*Source data*.
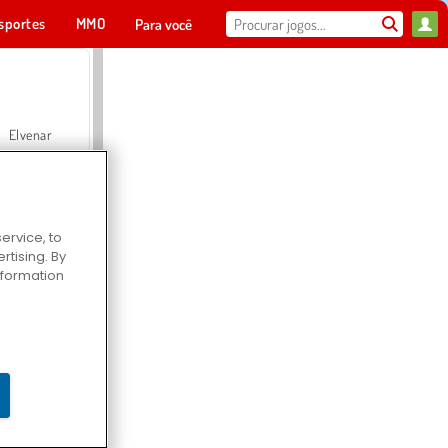
sportes
MMO
Para você
Elvenar
ervice, to
tising. By
Hospital Surgeon Doctor Game
information
Offroad Crash Climber 4X4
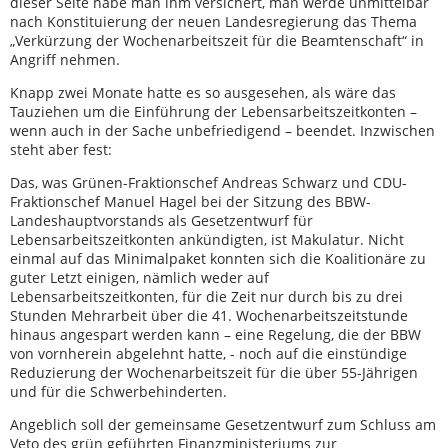
dieser Seite habe man ihm versichert, man werde unmittelbar
nach Konstituierung der neuen Landesregierung das Thema
„Verkürzung der Wochenarbeitszeit für die Beamtenschaft“ in
Angriff nehmen.
Knapp zwei Monate hatte es so ausgesehen, als wäre das
Tauziehen um die Einführung der Lebensarbeitszeitkonten –
wenn auch in der Sache unbefriedigend – beendet. Inzwischen
steht aber fest:
Das, was Grünen-Fraktionschef Andreas Schwarz und CDU-
Fraktionschef Manuel Hagel bei der Sitzung des BBW-
Landeshauptvorstands als Gesetzentwurf für
Lebensarbeitszeitkonten ankündigten, ist Makulatur. Nicht
einmal auf das Minimalpaket konnten sich die Koalitionäre zu
guter Letzt einigen, nämlich weder auf
Lebensarbeitszeitkonten, für die Zeit nur durch bis zu drei
Stunden Mehrarbeit über die 41. Wochenarbeitszeitstunde
hinaus angespart werden kann – eine Regelung, die der BBW
von vornherein abgelehnt hatte, - noch auf die einstündige
Reduzierung der Wochenarbeitszeit für die über 55-Jährigen
und für die Schwerbehinderten.
Angeblich soll der gemeinsame Gesetzentwurf zum Schluss am
Veto des grün geführten Finanzministeriums zur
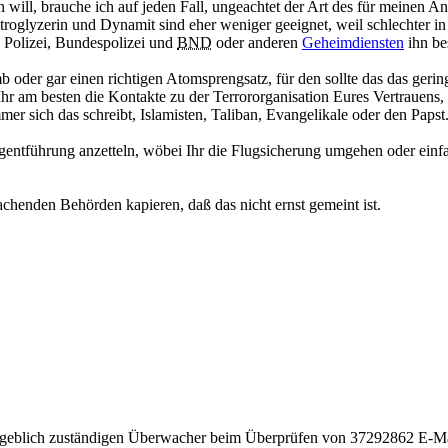
will, brauche ich auf jeden Fall, ungeachtet der Art des für meinen A
roglyzerin und Dynamit sind eher weniger geeignet, weil schlechter in de
 Polizei, Bundespolizei und
BND
oder anderen
Geheimdiensten
ihn be
 oder gar einen richtigen Atomsprengsatz, für den sollte das das gerin
hr am besten die Kontakte zu der Terrororganisation Eures Vertrauens, 
r sich das schreibt, Islamisten, Taliban, Evangelikale oder den Papst
entführung anzetteln, wöbei Ihr die Flugsicherung umgehen oder einfac
chenden Behörden kapieren, daß das nicht ernst gemeint ist.
angeblich zuständigen Überwacher beim Überprüfen von 37292862 E-M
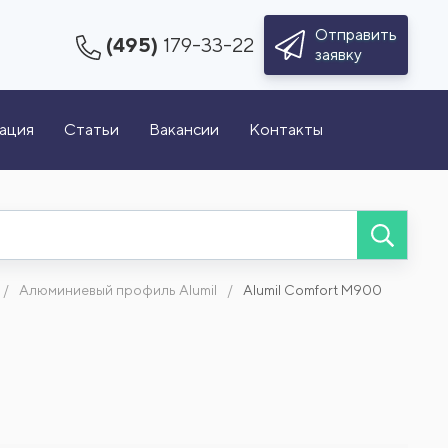
Отправить
(495)
179-33-22
заявку
зация
Статьи
Вакансии
Контакты
Алюминиевый профиль Alumil
Alumil Comfort M900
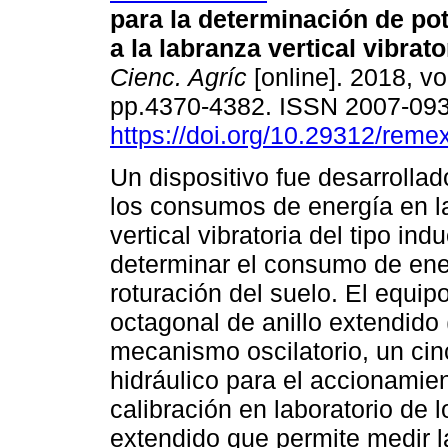
para la determinación de po
a la labranza vertical vibrato
Cienc. Agríc
[online]. 2018, vo
pp.4370-4382. ISSN 2007-09
https://doi.org/10.29312/reme
Un dispositivo fue desarrollad
los consumos de energía en l
vertical vibratoria del tipo ind
determinar el consumo de ener
roturación del suelo. El equi
octagonal de anillo extendido
mecanismo oscilatorio, un cin
hidráulico para el accionamien
calibración en laboratorio de 
extendido que permite medir la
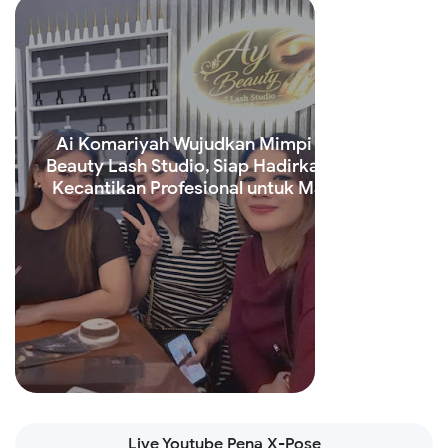
Ai Komariyah Wujudkan Mimpi Lewat Ay
Beauty Lash Studio, Siap Hadirkan Layanan
Kecantikan Profesional untuk Masyarakat
Read more
Live Youtube Pena X-Pose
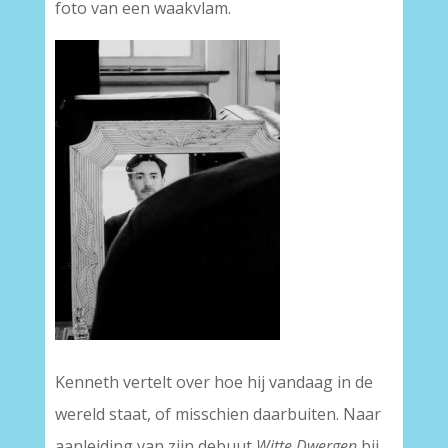
foto van een waakvlam.
Kenneth vertelt over hoe hij vandaag in de
wereld staat, of misschien daarbuiten. Naar
aanleiding van zijn debuut
Witte Dwergen
bij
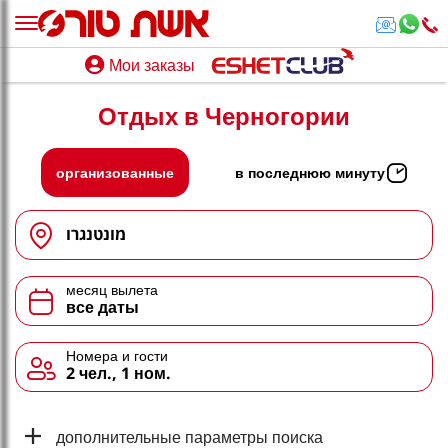
Мои заказы
Мои заказы
Отдых в Черногории
נופש בארץ
חופשה לפי סגנון
организованные
в последнюю минуту
מלונות באילת
מונטנגרו
טיולים מאורגנים
месяц вылета
סגנונות טיול
все даты
חבילות נופש
Номера и гости
2 чел., 1 ном.
הרגע האחרון
חבילות בריאות וספא
дополнительные параметры поиска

*Requirement*.
Scan the records above for the word "vertical". Copy each line that has it.

*Reply to the exercise*.
a la labranza vertical vibrato
vertical vibratoria del tipo ind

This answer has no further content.